The findings indicate that data quality improvement requires comprehensive organizational commitment rather than isolated technical solutions. Successful implementations demand cross-team collaboration, shared processes, and aligned governance structures.

Organizations demonstrating data quality focus position themselves for competitive advantage in AI-driven marketing environments. Companies that address fundamental data infrastructure challenges can leverage advanced analytics tools more effectively than competitors operating with unreliable information foundations.

The research timeline coincides with increasing regulatory scrutiny of data practices across major markets. European data protection authorities continue strengthening oversight requirements, while China's AI governance framework emphasizes high-quality datasets and bias elimination.

Marketing organizations must balance growing compliance requirements with operational efficiency needs while simultaneously improving data quality standards. This convergence of technical, regulatory, and competitive pressures creates both challenges and opportunities for industry leaders willing to invest in comprehensive data infrastructure modernization.
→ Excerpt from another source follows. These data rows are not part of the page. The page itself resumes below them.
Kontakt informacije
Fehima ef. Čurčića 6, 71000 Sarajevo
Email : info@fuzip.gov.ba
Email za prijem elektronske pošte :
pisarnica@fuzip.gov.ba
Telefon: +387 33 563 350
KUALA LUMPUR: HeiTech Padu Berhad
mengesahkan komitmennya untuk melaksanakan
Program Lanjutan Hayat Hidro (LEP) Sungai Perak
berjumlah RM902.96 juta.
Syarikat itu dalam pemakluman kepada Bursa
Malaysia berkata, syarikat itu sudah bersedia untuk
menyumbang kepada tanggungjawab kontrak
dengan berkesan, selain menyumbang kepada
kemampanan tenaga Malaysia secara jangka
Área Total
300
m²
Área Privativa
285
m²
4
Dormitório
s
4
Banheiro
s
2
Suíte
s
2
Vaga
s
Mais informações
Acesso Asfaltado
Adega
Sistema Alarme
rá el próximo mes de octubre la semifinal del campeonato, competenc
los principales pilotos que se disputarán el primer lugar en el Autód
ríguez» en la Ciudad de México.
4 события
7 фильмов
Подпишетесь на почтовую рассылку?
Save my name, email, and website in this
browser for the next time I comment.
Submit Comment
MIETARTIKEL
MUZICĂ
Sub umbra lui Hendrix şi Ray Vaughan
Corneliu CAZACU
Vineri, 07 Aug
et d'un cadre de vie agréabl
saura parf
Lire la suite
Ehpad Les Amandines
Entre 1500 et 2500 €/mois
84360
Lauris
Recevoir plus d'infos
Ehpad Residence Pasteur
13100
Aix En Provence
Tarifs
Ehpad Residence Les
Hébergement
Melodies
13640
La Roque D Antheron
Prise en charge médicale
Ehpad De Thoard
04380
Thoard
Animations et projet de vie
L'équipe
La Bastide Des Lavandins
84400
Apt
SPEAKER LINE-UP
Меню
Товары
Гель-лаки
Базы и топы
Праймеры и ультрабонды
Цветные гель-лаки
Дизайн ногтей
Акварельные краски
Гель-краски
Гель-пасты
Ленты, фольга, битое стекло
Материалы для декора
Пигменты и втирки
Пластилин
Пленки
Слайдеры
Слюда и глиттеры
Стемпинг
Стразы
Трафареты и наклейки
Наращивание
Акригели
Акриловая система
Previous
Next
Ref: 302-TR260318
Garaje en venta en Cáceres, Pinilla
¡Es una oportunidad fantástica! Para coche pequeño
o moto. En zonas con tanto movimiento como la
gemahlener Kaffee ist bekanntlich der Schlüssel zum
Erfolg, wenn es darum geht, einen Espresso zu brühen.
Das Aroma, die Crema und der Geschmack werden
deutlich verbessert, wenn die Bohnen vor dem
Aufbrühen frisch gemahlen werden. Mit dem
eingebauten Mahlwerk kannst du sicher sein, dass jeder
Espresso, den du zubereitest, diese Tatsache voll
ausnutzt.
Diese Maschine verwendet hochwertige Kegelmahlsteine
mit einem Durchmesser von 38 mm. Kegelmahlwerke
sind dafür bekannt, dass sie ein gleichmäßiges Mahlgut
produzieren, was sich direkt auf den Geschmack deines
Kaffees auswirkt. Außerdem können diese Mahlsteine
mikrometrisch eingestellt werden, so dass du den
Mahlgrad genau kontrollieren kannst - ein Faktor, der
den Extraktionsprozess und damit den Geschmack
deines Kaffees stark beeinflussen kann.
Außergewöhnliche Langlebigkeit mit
The Adverity research demonstrates that data quality problems affect organizations globally regardless of size, sector, or geographic location. Addressing these challenges requires sustained organizational commitment, technical investment, and cultural transformation toward data-driven decision-making excellence.

Timeline

Q2 2025: Adverity conducts survey of 200 CMOs across US, UK, Germany, Austria, and Switzerland • July 21, 2025McDonald's Poland faces record €3.89 million GDPR fine for processor oversight failures affecting data quality • July 26, 2025China publishes Global AI Governance Action Plan emphasizing high-quality datasets and bias elimination • August 25, 2025Google Analytics enhances ecommerce data functionality improving data accessibility and match type support • September 4, 2025: Adverity announces research findings revealing 45% of marketing data is inaccurate • November 15, 2025Meta deprecates Page Insights API metrics affecting measurement infrastructure

Summary

Who: Chief Marketing Officers from 200 organizations across the United States, United Kingdom, Germany, Austria, and Switzerland, representing B2C brands and marketing agencies with annual revenue between $20 million and $1 billion.

What: Research revealing that 45% of marketing data used for business decisions is incomplete, inaccurate, or outdated, with data quality emerging as the top priority for improving marketing performance (30% of respondents) ahead of automation and democratization initiatives.

When: The survey was conducted during Q2 2025, with findings announced on September 4, 2025, coinciding with increasing regulatory scrutiny and AI adoption across marketing organizations.

Where: The research encompasses five major markets (US, UK, Germany, Austria, Switzerland) with implications for global marketing operations, particularly as organizations navigate platform changes, privacy regulations, and AI implementation challenges.

Why: Poor data quality costs organizations an average of $12.9 million annually according to Gartner estimates, while AI advancement amplifies the impact of data deficiencies, creating urgent need for comprehensive data infrastructure improvement before advanced analytics investments can deliver meaningful returns.